What is expected -> Using only the records, tally the lines with "trong" in them and state that total by itself.

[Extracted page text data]
* * * * * * * * *

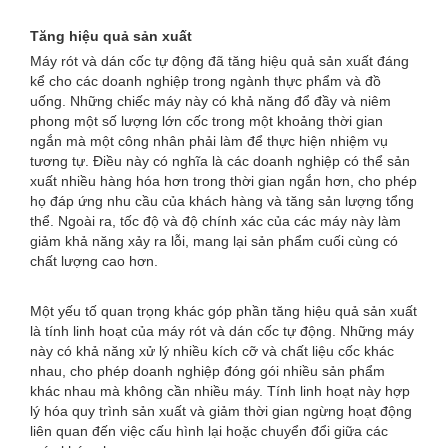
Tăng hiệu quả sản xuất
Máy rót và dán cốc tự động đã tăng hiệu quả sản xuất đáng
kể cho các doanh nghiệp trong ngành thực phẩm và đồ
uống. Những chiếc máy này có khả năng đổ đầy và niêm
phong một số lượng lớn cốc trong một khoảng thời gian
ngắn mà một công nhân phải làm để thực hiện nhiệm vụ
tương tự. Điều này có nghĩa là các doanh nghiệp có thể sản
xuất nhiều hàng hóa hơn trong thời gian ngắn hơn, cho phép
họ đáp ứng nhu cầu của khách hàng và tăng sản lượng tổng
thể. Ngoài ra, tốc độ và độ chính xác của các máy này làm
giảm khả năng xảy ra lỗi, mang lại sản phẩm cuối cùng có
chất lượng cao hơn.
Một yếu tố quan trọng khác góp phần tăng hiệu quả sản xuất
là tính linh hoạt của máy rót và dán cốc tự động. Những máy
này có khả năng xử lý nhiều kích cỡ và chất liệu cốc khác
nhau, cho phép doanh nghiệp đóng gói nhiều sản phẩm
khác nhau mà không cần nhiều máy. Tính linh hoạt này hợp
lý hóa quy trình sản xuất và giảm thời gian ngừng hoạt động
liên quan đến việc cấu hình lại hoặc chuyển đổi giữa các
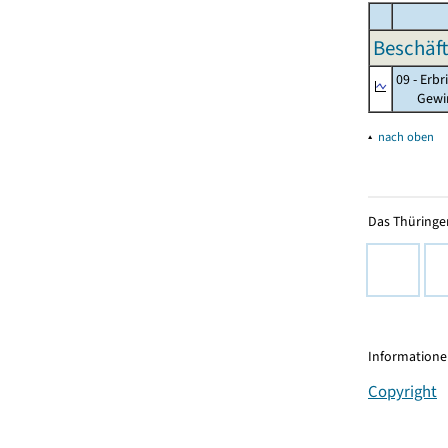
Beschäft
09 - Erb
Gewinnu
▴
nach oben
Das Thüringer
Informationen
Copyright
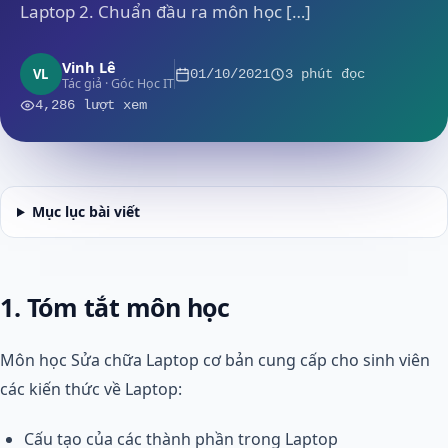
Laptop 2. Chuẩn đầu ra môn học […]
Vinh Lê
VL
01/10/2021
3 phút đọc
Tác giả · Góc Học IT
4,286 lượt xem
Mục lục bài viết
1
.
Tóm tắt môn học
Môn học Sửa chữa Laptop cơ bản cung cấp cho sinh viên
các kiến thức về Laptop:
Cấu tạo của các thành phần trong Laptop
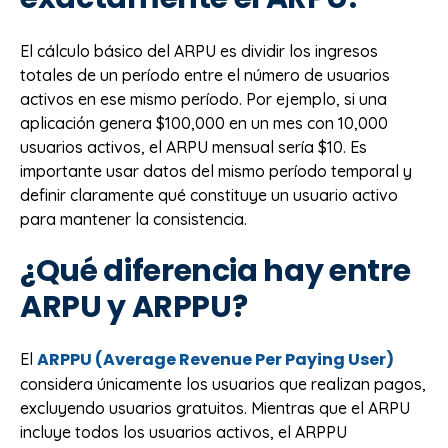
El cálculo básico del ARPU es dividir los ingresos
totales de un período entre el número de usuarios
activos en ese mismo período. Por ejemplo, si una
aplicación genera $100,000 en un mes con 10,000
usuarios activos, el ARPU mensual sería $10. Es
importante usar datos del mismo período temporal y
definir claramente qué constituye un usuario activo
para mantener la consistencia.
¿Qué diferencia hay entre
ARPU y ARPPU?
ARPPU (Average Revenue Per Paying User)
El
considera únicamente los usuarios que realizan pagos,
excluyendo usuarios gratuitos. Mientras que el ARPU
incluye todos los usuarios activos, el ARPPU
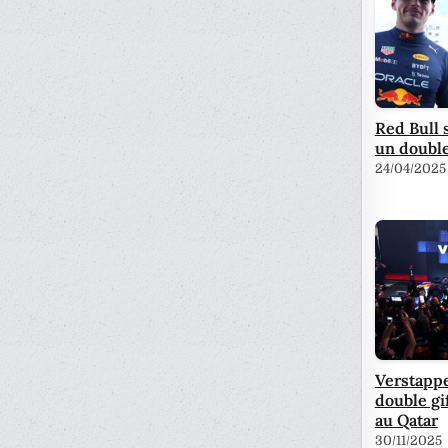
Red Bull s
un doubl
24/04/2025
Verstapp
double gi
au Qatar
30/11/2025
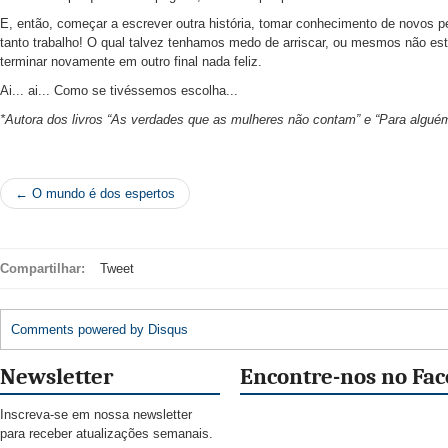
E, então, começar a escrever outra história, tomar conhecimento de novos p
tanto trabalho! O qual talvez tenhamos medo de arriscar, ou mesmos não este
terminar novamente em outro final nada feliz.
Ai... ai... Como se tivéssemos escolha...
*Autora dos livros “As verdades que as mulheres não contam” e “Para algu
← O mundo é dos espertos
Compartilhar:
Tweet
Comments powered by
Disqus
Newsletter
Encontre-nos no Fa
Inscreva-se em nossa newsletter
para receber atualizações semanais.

* * * * * * * * *

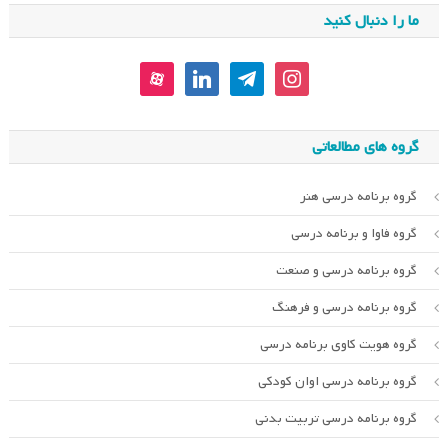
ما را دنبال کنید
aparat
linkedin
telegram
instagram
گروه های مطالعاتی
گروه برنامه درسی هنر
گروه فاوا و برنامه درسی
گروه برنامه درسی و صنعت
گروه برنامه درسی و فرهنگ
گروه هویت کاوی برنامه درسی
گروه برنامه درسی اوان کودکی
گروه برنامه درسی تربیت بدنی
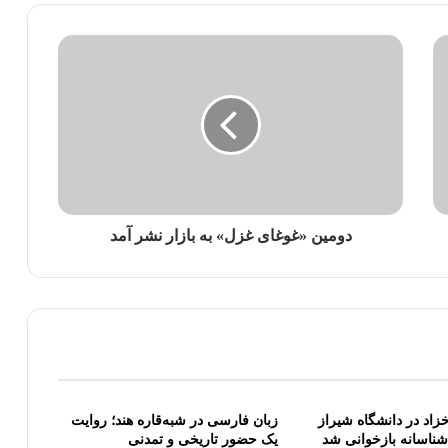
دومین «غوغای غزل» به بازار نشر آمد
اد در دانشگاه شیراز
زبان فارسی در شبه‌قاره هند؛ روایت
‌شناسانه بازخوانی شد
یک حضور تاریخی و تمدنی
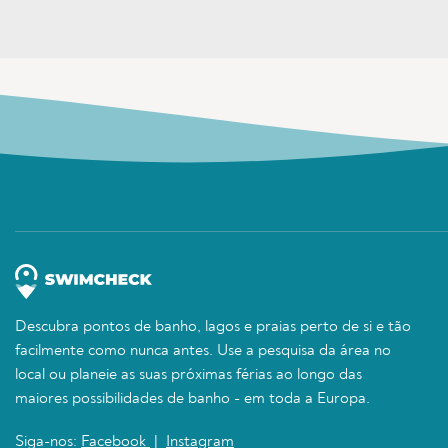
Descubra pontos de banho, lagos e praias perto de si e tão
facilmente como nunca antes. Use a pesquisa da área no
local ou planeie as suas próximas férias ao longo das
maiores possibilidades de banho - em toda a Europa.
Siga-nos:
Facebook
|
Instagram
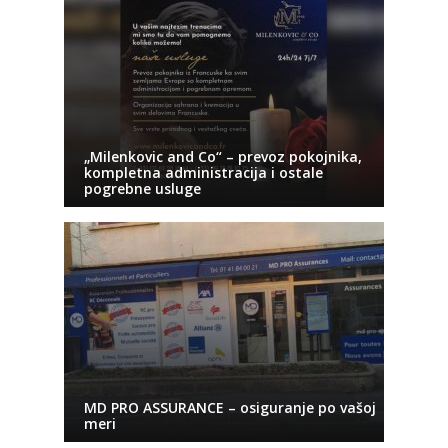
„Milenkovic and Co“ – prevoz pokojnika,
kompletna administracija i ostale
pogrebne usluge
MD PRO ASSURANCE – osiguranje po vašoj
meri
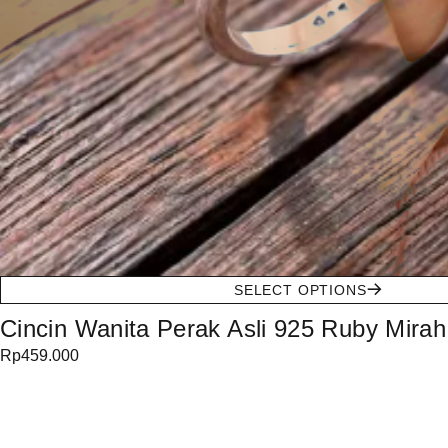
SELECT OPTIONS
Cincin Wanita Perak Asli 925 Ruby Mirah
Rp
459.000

* * * * * * * * *

Output below -> 4